What is required: Wherever "milk" turns up in a line of the entries below, that line counts. Say how many such lines there are, with no other words.

START Records to process

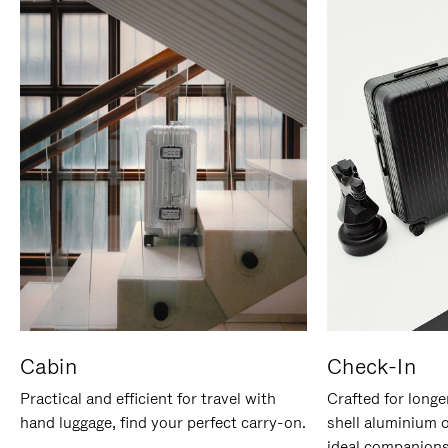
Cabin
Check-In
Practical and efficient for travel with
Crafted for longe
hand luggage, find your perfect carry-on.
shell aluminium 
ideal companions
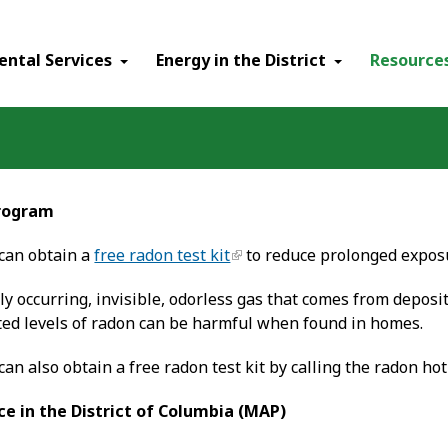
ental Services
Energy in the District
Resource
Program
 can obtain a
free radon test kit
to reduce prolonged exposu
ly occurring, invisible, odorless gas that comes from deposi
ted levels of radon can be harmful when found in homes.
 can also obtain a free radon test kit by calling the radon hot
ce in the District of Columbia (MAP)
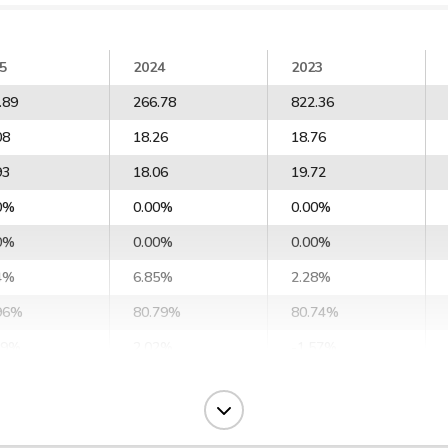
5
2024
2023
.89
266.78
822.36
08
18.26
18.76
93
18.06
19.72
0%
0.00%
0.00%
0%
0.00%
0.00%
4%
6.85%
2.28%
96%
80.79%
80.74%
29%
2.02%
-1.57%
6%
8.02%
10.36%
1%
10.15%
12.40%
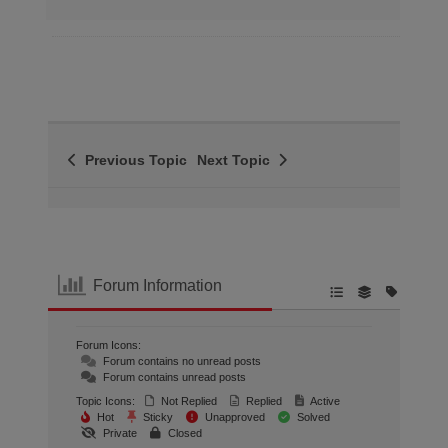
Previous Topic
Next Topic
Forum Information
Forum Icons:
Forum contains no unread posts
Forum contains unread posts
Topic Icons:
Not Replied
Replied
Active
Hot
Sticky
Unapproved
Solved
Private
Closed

END Records to process
START Records to process

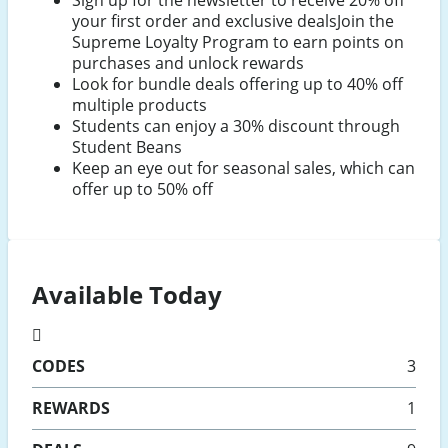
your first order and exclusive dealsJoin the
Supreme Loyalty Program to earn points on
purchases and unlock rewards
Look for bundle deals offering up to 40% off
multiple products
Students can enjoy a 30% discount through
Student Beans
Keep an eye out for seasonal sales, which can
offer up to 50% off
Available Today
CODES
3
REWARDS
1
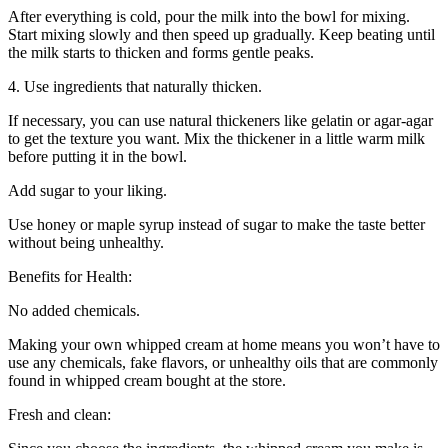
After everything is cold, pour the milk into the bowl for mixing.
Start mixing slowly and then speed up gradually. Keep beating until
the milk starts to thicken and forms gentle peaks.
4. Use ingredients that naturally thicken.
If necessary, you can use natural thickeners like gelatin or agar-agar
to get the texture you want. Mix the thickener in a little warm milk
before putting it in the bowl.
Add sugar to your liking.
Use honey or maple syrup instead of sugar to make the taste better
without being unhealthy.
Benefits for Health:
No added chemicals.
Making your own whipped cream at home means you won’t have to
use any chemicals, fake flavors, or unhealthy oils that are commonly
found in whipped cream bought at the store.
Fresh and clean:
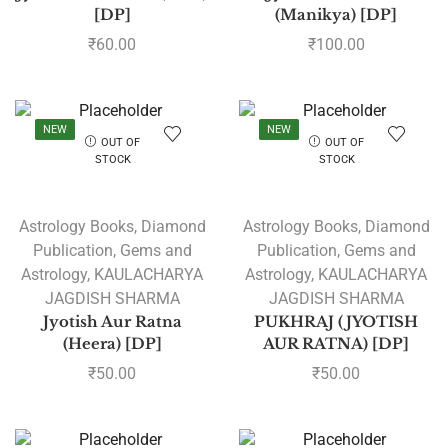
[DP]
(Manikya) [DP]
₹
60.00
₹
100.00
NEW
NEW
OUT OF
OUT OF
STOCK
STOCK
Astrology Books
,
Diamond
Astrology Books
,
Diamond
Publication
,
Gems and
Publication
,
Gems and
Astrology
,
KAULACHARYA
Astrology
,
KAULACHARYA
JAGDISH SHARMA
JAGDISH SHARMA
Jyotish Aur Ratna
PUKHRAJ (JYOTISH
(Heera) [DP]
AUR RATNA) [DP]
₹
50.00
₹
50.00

END Records to process
START Records to process

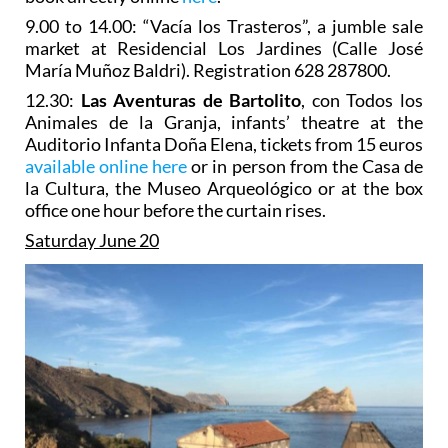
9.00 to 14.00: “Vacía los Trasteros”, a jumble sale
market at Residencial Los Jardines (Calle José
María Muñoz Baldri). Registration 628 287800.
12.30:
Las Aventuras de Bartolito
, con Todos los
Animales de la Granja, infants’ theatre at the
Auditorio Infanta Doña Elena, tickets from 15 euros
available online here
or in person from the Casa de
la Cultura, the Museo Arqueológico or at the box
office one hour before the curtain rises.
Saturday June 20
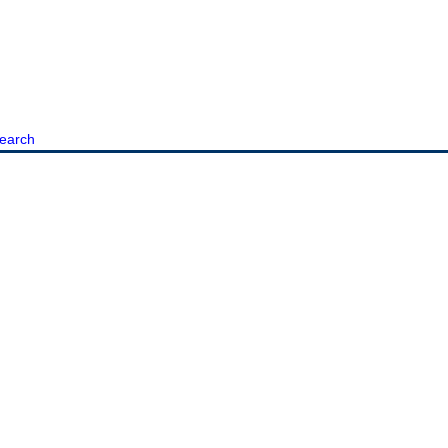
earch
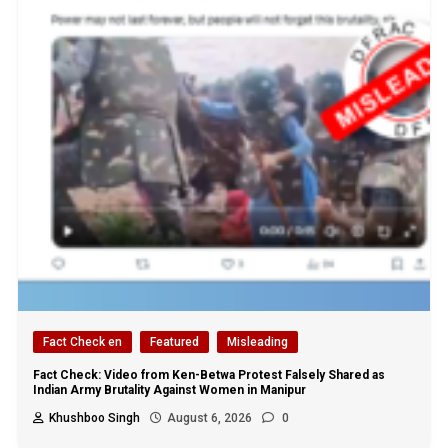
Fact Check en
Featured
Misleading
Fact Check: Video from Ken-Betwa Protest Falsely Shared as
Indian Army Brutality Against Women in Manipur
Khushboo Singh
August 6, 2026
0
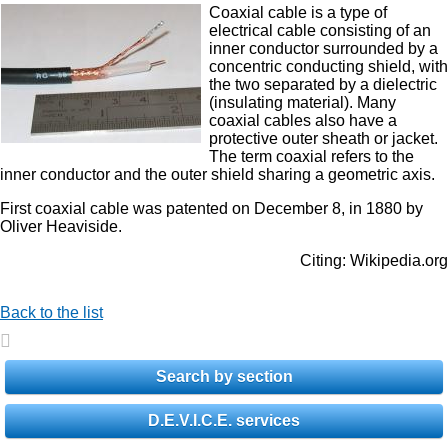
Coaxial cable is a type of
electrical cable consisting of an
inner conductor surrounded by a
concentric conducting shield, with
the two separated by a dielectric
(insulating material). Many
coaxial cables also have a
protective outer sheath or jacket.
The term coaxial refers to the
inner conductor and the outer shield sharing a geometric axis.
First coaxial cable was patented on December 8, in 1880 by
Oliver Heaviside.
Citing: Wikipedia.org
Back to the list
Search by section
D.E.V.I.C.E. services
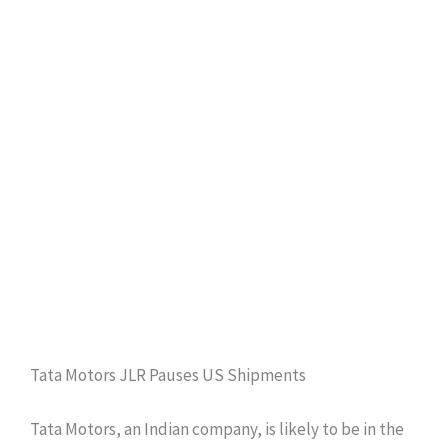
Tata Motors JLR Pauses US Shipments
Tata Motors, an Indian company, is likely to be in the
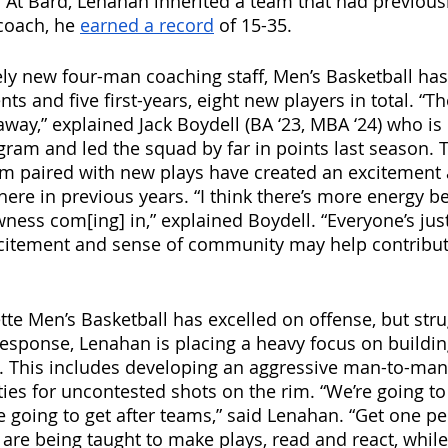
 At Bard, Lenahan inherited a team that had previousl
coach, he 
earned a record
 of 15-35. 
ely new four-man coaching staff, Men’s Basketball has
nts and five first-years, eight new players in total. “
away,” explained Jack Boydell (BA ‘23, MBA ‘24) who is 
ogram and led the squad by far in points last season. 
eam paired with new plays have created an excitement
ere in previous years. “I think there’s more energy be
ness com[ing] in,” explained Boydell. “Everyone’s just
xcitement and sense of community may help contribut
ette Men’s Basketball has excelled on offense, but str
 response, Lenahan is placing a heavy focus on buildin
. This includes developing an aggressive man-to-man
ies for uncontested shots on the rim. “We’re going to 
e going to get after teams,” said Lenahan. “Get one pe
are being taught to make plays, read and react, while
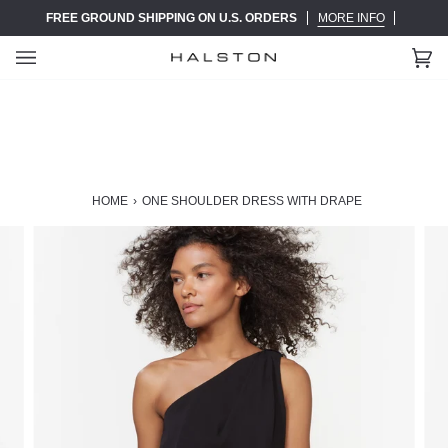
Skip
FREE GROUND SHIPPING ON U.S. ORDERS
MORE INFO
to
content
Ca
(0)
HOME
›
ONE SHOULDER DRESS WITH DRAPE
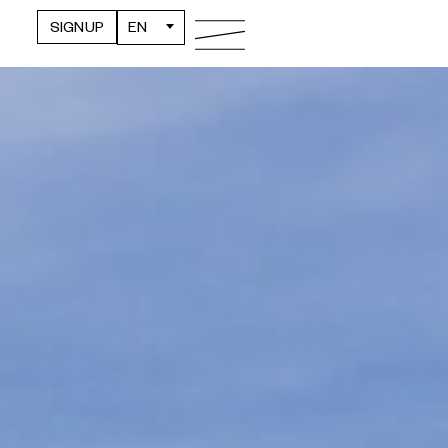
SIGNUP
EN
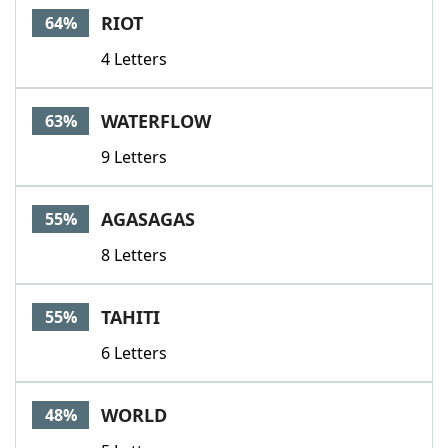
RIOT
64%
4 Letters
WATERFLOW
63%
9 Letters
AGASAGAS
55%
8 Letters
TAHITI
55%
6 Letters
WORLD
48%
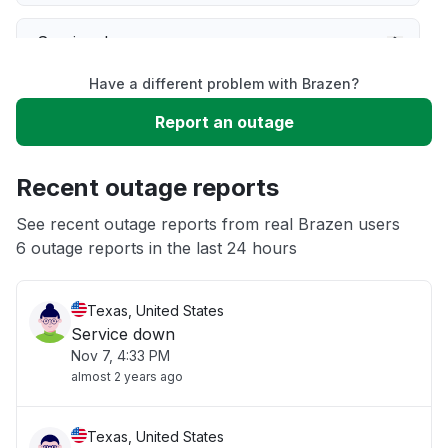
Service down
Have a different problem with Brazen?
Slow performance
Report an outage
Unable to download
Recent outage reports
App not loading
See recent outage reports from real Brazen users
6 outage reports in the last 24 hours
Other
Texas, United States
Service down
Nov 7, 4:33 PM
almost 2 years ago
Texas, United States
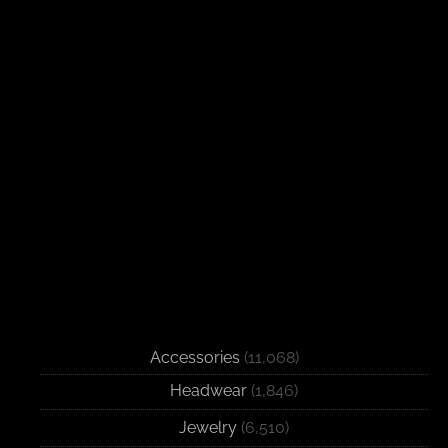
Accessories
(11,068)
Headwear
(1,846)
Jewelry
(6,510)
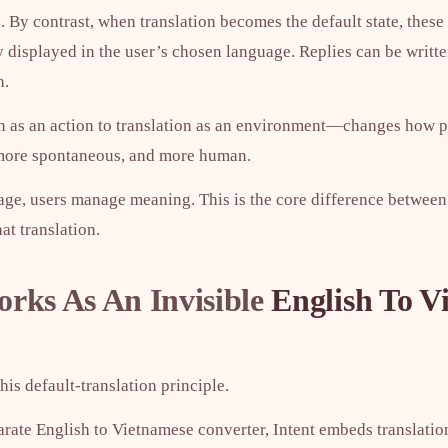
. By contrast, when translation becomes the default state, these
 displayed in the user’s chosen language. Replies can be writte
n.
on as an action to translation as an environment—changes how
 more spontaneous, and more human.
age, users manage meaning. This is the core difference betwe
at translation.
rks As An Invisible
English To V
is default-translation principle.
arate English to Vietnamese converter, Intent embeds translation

END Records to process

Problem solution: 3